An Intelligent Semantic Search System For Context-Sensitive Query Interpretation
DOI:
https://doi.org/10.64252/vpjr4b23Keywords:
Semantic Search, Vector Database, Qdrant, Sentence Transformers, Vision Transformers, Multimodal Retrieval, Image Embeddings, Text Embeddings, Similarity Search, Streamlit InterfaceAbstract
This paper presents a Streamlit-based semantic search application that leverages transformer embeddings and a Qdrant vector database to enable context-aware information retrieval. Users can input or upload text, which is encoded into dense vector embeddings using Sentence Transformer models (such as mixedbread-ai/mxbai-embed-large-v1 and all-MiniLM-L6-v2). These embeddings are stored in Qdrant, an open-source vector similarity search engine, which organizes the data into collections with efficient indexing.

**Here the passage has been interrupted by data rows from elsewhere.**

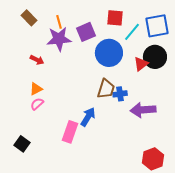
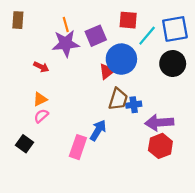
brown rectangle: (29, 18) -> (18, 20), moved, turned 49
red triangle: (141, 64) -> (107, 71), moved
black square: (22, 144) -> (25, 144), moved
red hexagon: (153, 159) -> (160, 146), moved

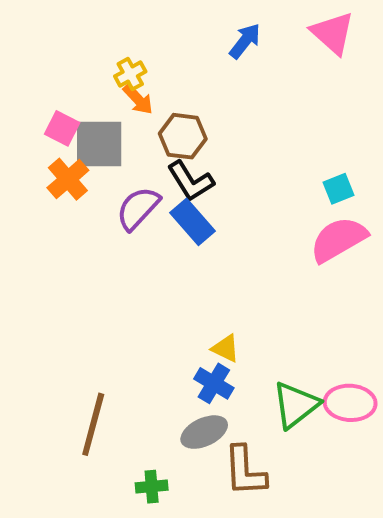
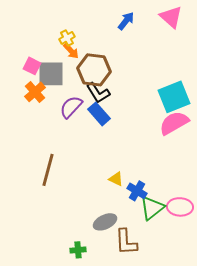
brown hexagon: (183, 136) -> (94, 70), size x1.4
cyan square: (338, 189) -> (174, 97), size x2.0
blue cross: (214, 383) -> (137, 191), moved
brown line: (93, 424) -> (48, 170), moved

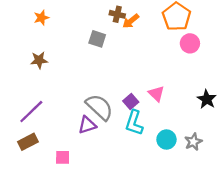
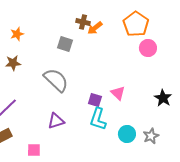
orange star: (41, 18) -> (17, 34), moved
purple square: (131, 102) -> (95, 100), turned -32
gray semicircle: (99, 107) -> (56, 80), moved

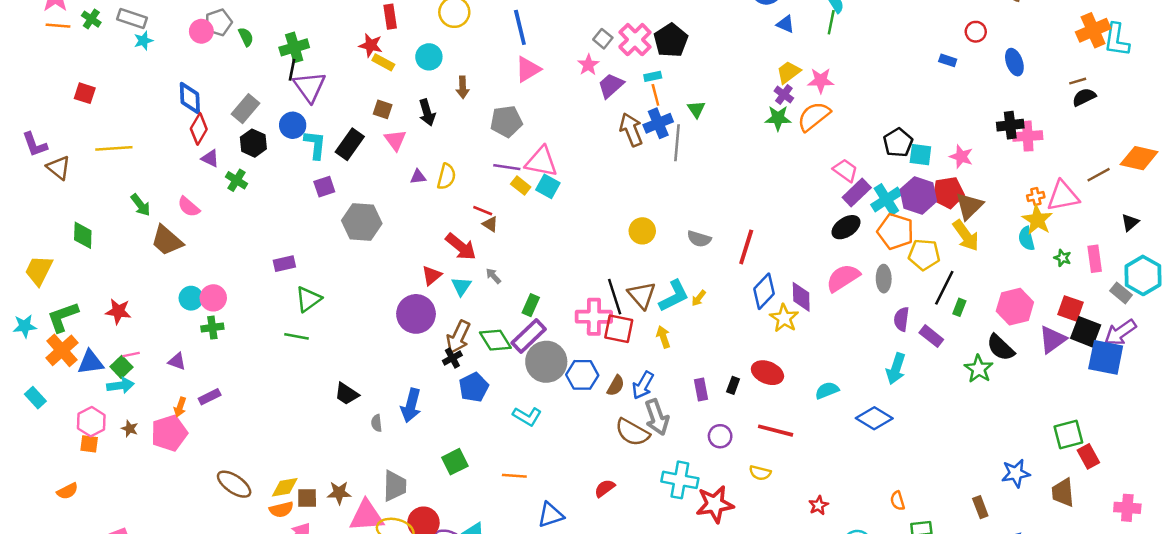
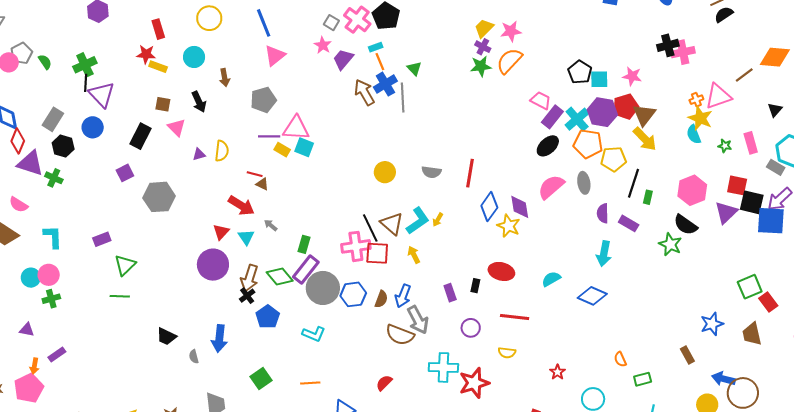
cyan L-shape: (315, 145) -> (53, 237), moved
purple triangle: (210, 158) -> (30, 163), size x1.8

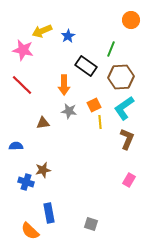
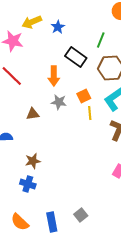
blue cross: (26, 182) -> (28, 184), moved
blue rectangle: (49, 213) -> (52, 222), moved
gray square: (91, 224) -> (81, 215), turned 32

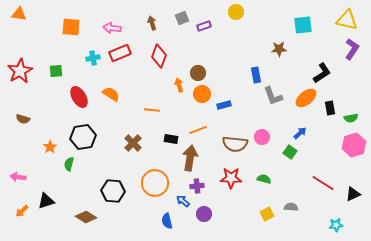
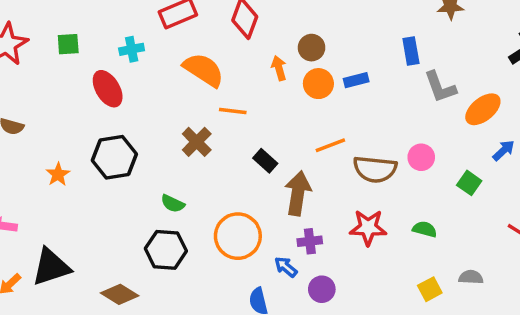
cyan cross: (93, 58) -> (132, 49), moved
orange semicircle: (111, 94) -> (204, 70), moved, size x1.4
orange ellipse: (306, 98) -> (483, 109), moved
blue rectangle: (224, 105) -> (356, 80), moved
orange line: (198, 130) -> (330, 145), moved
blue arrow: (300, 133) -> (503, 150), moved
black rectangle: (171, 139) -> (265, 161), turned 32
brown cross: (133, 143) -> (197, 142), moved
green semicircle: (69, 164) -> (173, 204), moved, turned -80
black triangle: (46, 201) -> (51, 267), size x1.4

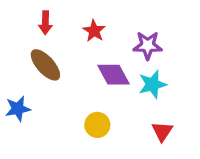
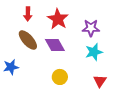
red star: (94, 31) -> (58, 19), size x1.5
purple diamond: (114, 75) -> (55, 45), moved

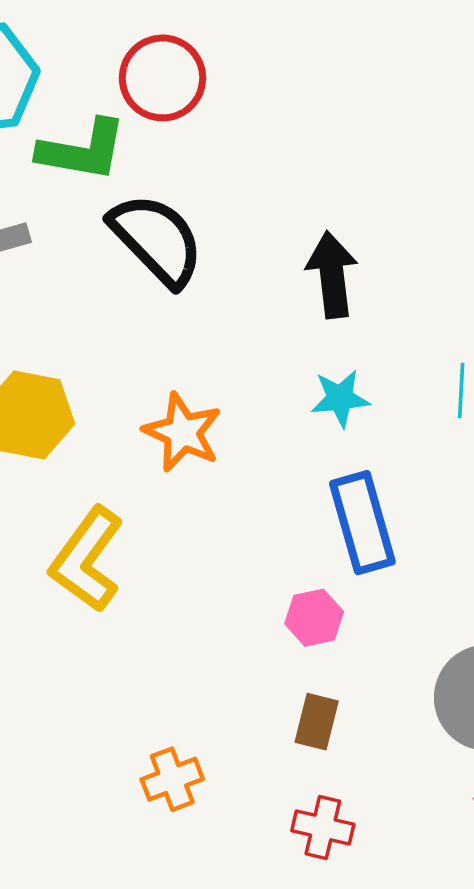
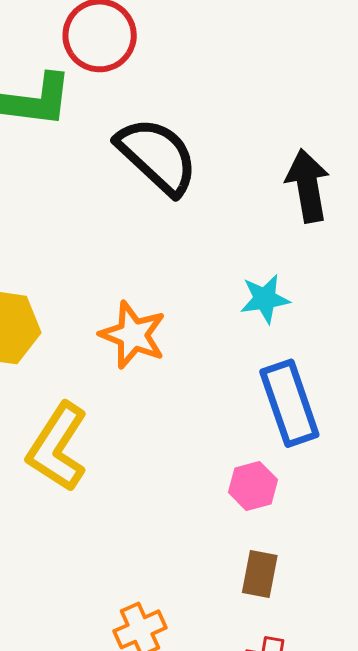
black semicircle: (157, 240) -> (157, 156), moved
black arrow: (332, 275) -> (308, 186), moved

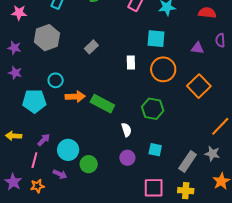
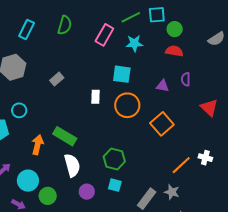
orange arrow: (75, 97) -> (38, 145), moved, turned -78
green hexagon: (153, 109) -> (114, 159), moved
white semicircle: (126, 130) -> (72, 165), moved, size x1.6

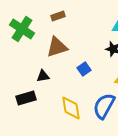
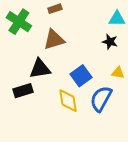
blue square: (84, 69) -> (81, 76), moved, size x1.5
black triangle: (43, 76) -> (40, 69), size x1.6

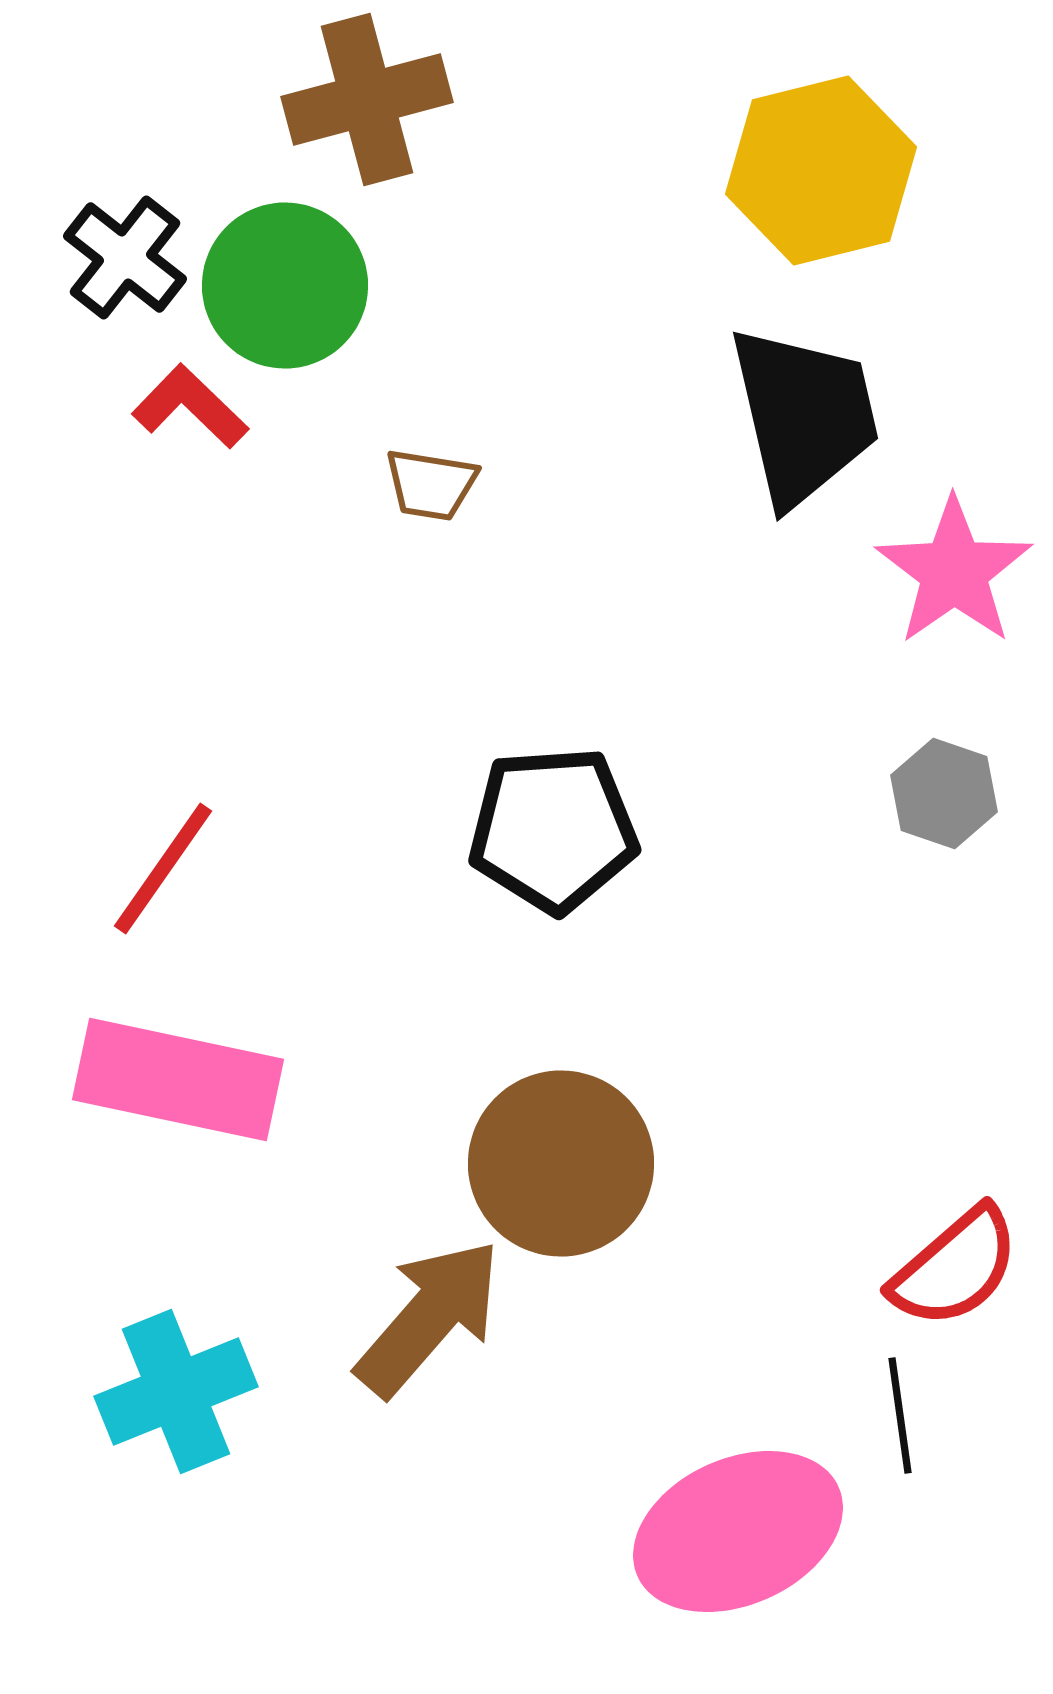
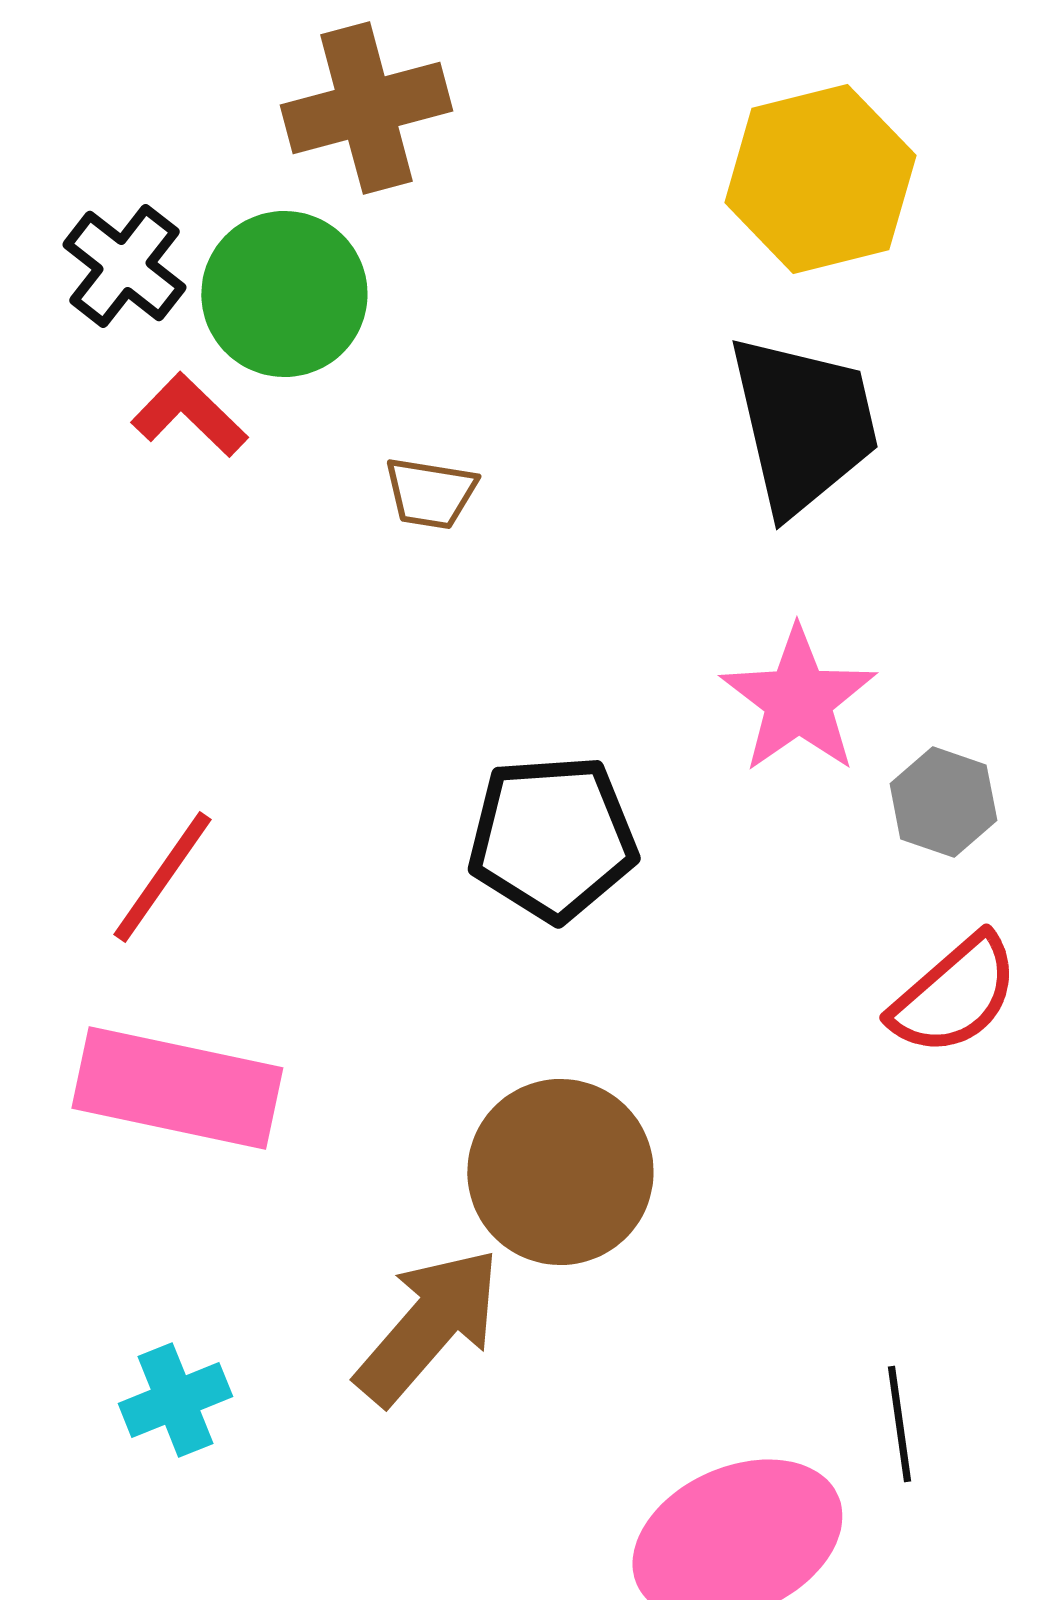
pink star: (954, 572) -> (798, 700), moved
red semicircle: (955, 1268) -> (954, 995), moved
cyan cross: (176, 1392) -> (175, 1400), size x0.7

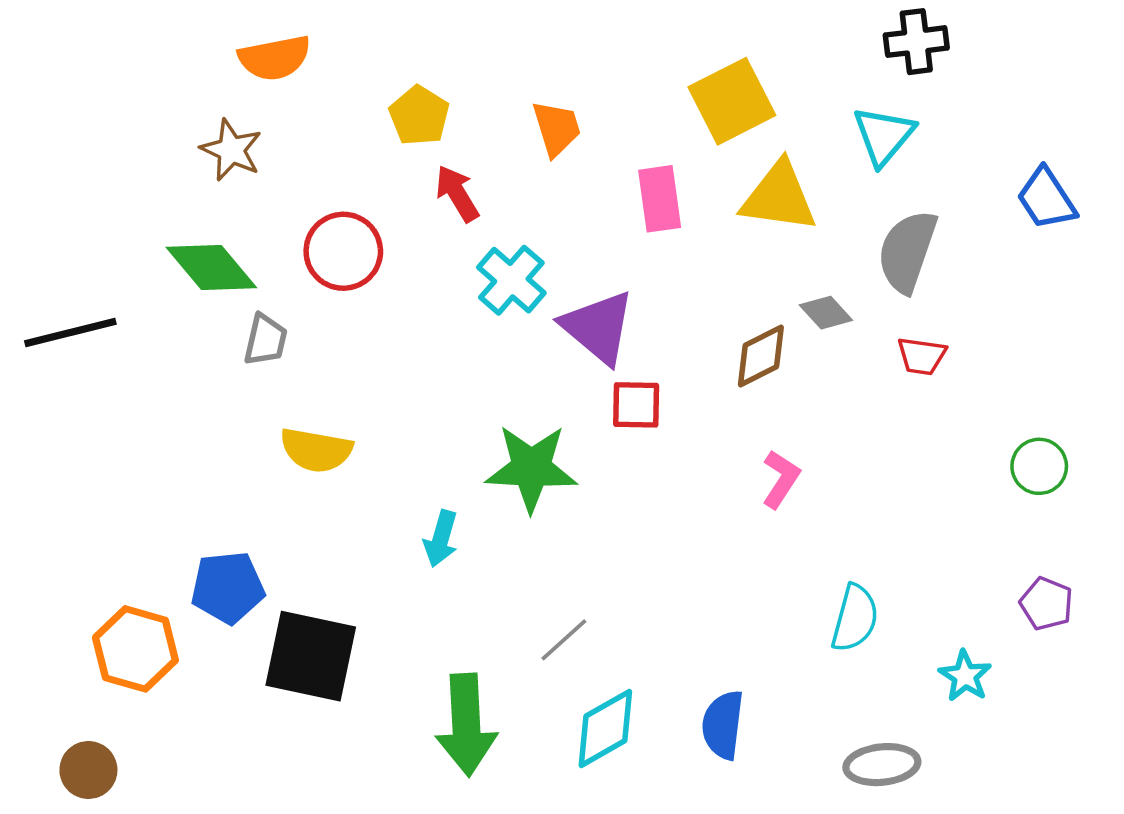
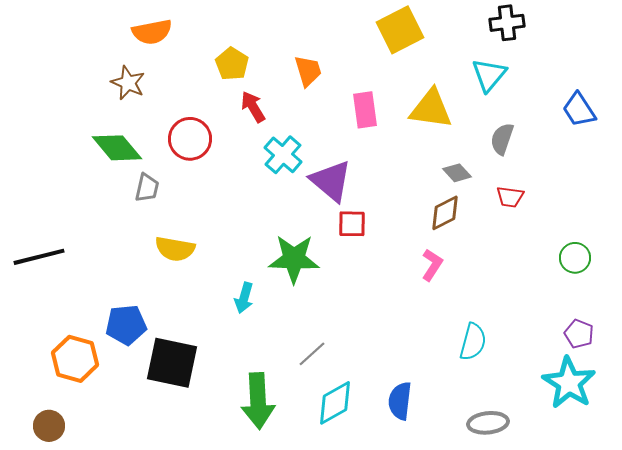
yellow square: (732, 101) -> (400, 30), moved
gray semicircle: (907, 251) -> (502, 139), size x0.7
black line: (70, 333) -> (39, 257), moved
brown diamond: (761, 356) -> (445, 213), moved
cyan star: (965, 676) -> (569, 383), moved, size x1.8

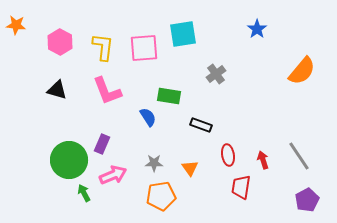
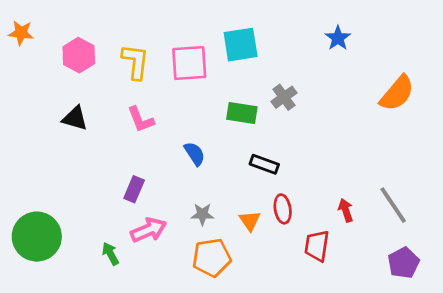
pink L-shape: (107, 91) -> (141, 120), size x0.7
green rectangle: (169, 96) -> (242, 113), moved
red ellipse: (228, 155) -> (283, 209), moved
green circle: (69, 160) -> (37, 237), moved

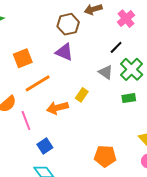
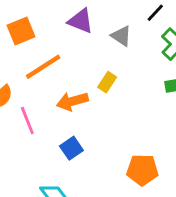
gray triangle: (106, 72) -> (121, 36), moved
blue square: (45, 146) -> (71, 148), moved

At query time, the user’s natural language query is converted to a vector and compared against stored vectors using cosine similarity to retrieve the top K most semantically similar documents. The Streamlit frontend displays results and visualizes similarity scores (e.g. via bar charts) in real time. Custom UI elements (background image, styled containers) are used to create an engaging interface. The architecture, implementation, and user workflow are described in detail.